Umzug ohne Schließzeit

„So wie es ist, konnte es nicht bleiben“, sagt Sven Grässl. Seit 2002 ist er dort tätig. 1993/1994 wurde das Gebäude zum letzten Mal saniert. Seitdem wurde nichts verändert. Der Kaiser’s in der Nachbarschaft sei „abgerockt“, es gebe Ratten auf den Straßen und die Gehwegplatten kämen hoch, aufgrund der darunterliegenden Baumwurzeln. Der Würfel, der Supermarkt und die einstige Klubgaststätte werden abgerissen. Für die Betonoase wird 100 Meter weiter ein neues Haus gebaut. Dort wird auch der Familientreff des Vereins Berliner Familienfreunde e.V. Platz finden. Die Einrichtungen sollen jedoch räumlich voneinander getrennt sein und separate Eingänge haben. „Der erste Spatenstich erfolgt im April oder Mai, Richtfest ist im September geplant und die Einweihung ist für das dritte Quartal 2018 vorgesehen“, sagt Bernhard Popp, der Geschäftsführer des Architekturbüros Gruber + Popp, gegenüber LiMa+. Das Unternehmen war mit seinem Entwurf im März 2016 als Sieger aus einem Gutachterverfahren zur Auswahl des besten Planungsentwurfs hervorgegangen. Insgesamt sechs Architekturbüros aus Berlin hatten sich beteiligt. Gruber und Popp konnten überzeugen, da sie es am besten verstanden, die Wünsche der Kinder zu berücksichtigen. Es soll ein nahtloser Übergang sein ohne Schließzeit, sodass die Betonoase stets für die Kinder und Jugendlichen offen ist. Laut Sven Grässl ist es ein „Zugewinn an Lebensqualität“. „Die Kinder bekommen einen Garten. Bisher hatten wir nur einen kleinen Balkon.“ Mit dem Außengelände könnten sich die Jugendlichen im Sommer endlich auch draußen aufhalten und im Sommer zusammen grillen.

Revolutionärer Baustoff

„Die neue Betonoase wird aus Infraleichtbeton errichtet, einem völlig neuen Werkstoff, der mit der TU Dresden entwickelt – und inzwischen für den Bau zugelassen wurde“, erklärt Bernhard Popp. Das Baumaterial sei hochdämmend und nicht brennbar. 50 Zentimeter dick werden die Außenwände der neuen Betonoase sein. Eigentümer des neuen Hauses in der Dolgenseestraße 60A wird der Bezirk. Zwei Millionen Euro stehen für den Neubau zur Verfügung, davon 300.000 Euro aus dem Bezirkshaushalt. Sozialpädagoge Grässl hofft außerdem auf Einrichtungsgelder. Viele Geräte, wie die Computer und Kicker werden mit in den Neubau genommen, doch hoffen auch die Kinder auf neue Möbel.

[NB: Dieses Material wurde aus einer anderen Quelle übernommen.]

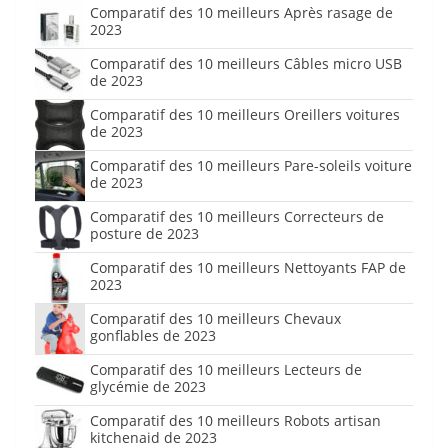
Comparatif des 10 meilleurs Après rasage de
2023
Comparatif des 10 meilleurs Câbles micro USB
de 2023
Comparatif des 10 meilleurs Oreillers voitures
de 2023
Comparatif des 10 meilleurs Pare-soleils voiture
de 2023
Comparatif des 10 meilleurs Correcteurs de
posture de 2023
Comparatif des 10 meilleurs Nettoyants FAP de
2023
Comparatif des 10 meilleurs Chevaux
gonflables de 2023
Comparatif des 10 meilleurs Lecteurs de
glycémie de 2023
Comparatif des 10 meilleurs Robots artisan
kitchenaid de 2023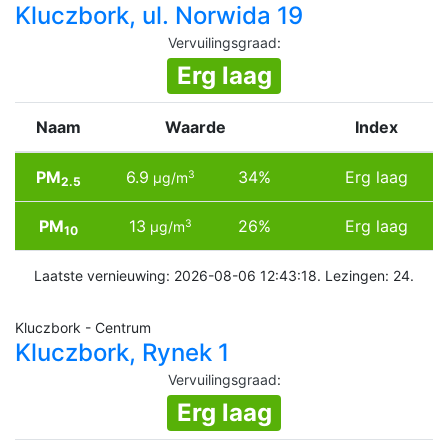
Kluczbork, ul. Norwida 19
Vervuilingsgraad
:
Erg laag
Naam
Waarde
Index
PM
6.9
34%
Erg laag
3
µg/m
2.5
PM
13
26%
Erg laag
3
µg/m
10
Laatste vernieuwing: 2026-08-06 12:43:18. Lezingen: 24.
Kluczbork - Centrum
Kluczbork, Rynek 1
Vervuilingsgraad
:
Erg laag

Auch in der Nachbarschaft wird demnächst kräftig gebaut. Ein Privatinvestor will 600 neue Wohnungen in insgesamt fünf Gebäuden mit je zehn Etagen und einer Ladenzeile im Erdgeschoss schaffen. Dort sollen dann auch die Apotheke und eine Arztpraxis neue Räume beziehen.